Figure 1. The pattern of spontaneous electrical activity in developing HCs is altered by IA blocker and changes in Ca2+ I.

Figure 1

(A) Spontaneous electrical activity recorded from apical E12 HCs using 2-mM pipette BAPTA, for 80 s before (upper trace) and after (lower trace) application of 2.5 mM 4-AP. The interspike interval distribution histogram is shown beside (right) the recorded spontaneous action potentials (SAPs). (B) SAPs recorded from basal HCs at E12 using 2 mM BAPTA as in (A) for 80 s before (upper trace) and after (lower trace) bath application of 2.5 mM 4-AP. (C) SAPs recorded from a basal E12 HC using 10-mM pipette BAPTA for 80 s before (upper trace) and after (lower trace) addition of 2.5 mM 4-AP. Inhibition of the 4-AP-sensitve current promoted tonic firing. Moreover, the inhibitory effect of the 4-AP was attenuated using 10-mM pipette BAPTA. Thus, IA contributes towards the patterning of SAPs in developing HCs, and this effect may be Ca2+-dependent.

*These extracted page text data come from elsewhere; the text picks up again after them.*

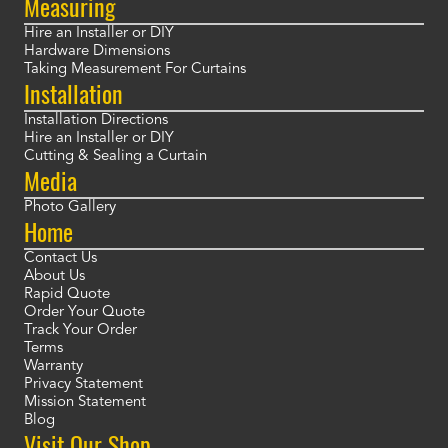
Measuring
Hire an Installer or DIY
Hardware Dimensions
Taking Measurement For Curtains
Installation
Installation Directions
Hire an Installer or DIY
Cutting & Sealing a Curtain
Media
Photo Gallery
Home
Contact Us
About Us
Rapid Quote
Order Your Quote
Track Your Order
Terms
Warranty
Privacy Statement
Mission Statement
Blog
Visit Our Shop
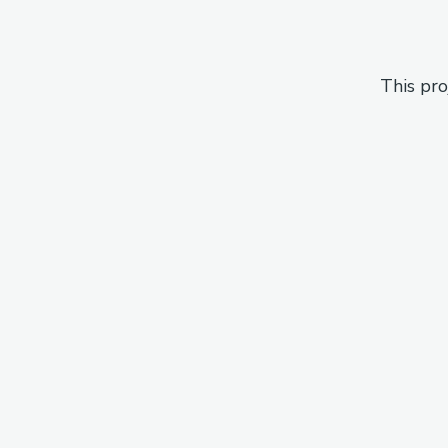
This pro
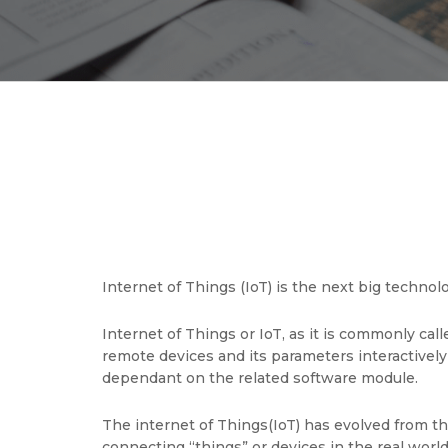
Internet of Things (IoT) is the next big techn
Internet of Things or IoT, as it is commonly cal
remote devices and its parameters interactively
dependant on the related software module.
The internet of Things(IoT) has evolved from 
connecting “things” or devices in the real world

Figure 2. Changes in firing frequency versus intracellular BAPTA.

Figure 2

Summary histogram illustrating the changes in firing frequency with changes in pipette BAPTA concentrations. On average, the firing frequency declined as the concentration of BAPTA was increased.

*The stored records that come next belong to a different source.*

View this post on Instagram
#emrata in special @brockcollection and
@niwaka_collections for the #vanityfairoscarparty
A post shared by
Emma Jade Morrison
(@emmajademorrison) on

Table 1. Summary data on the effects of position and intracellular Ca+2 buffering on spike width, and rate of change of voltage of the depolarizing and repolarizing phase of spikes at E12.

Max left slope (dV/dt, V/s) Max right slope (dV/dt, V/s) Half width (ms)
Control 4-AP Control 4-AP Control 4-AP
Apical 2 mM BAPTA 6.9±0.7 2.9±1.9 6.4±0.6 4.2±1.8 6.3±0.4 4.4±1.5
Basal 2 mM BAPTA 5.9±0.3 5.9±0.8 5.9±0.2 5.8±0.7 5.9±0.2 4.2±2.6
Basal 10 mM BAPTA 15.9±1.2 15.6±1.1 5.9±0.7 5.9±0.7 9.9±1.5 10.1±1.5

Increase in intracellular buffering significantly affected the spike width, and rate of change of voltage of the depolarizing and repolarizing phases of spikes. The data is expressed as mean ± SD (n = 9 cells for each experiment).

The structure of SAPs in developing HCs not only differs between apical and basal cells, but also varies at different developmental stages as shown in figure 3. Along the tonotopic axes, the general trend varied from phasic bursting apical cells to tonic bursting basal cells (Fig. 3). Thus, we reasoned that different kinetics and the magnitude of IA during development, and tonotopic expression of the current could, in part, be responsible for diverse spiking activity (Fig. 3).

Figure 3. Changes in the structure of spontaneous electrical activity in developing HCs.

Figure 3

Examples of the spontaneous activity recorded using perforated patch from apical (A) and basal (B) aspects of the developing chicken basilar papilla at E10, E12 and E16. The inter-spike interval distributions are shown.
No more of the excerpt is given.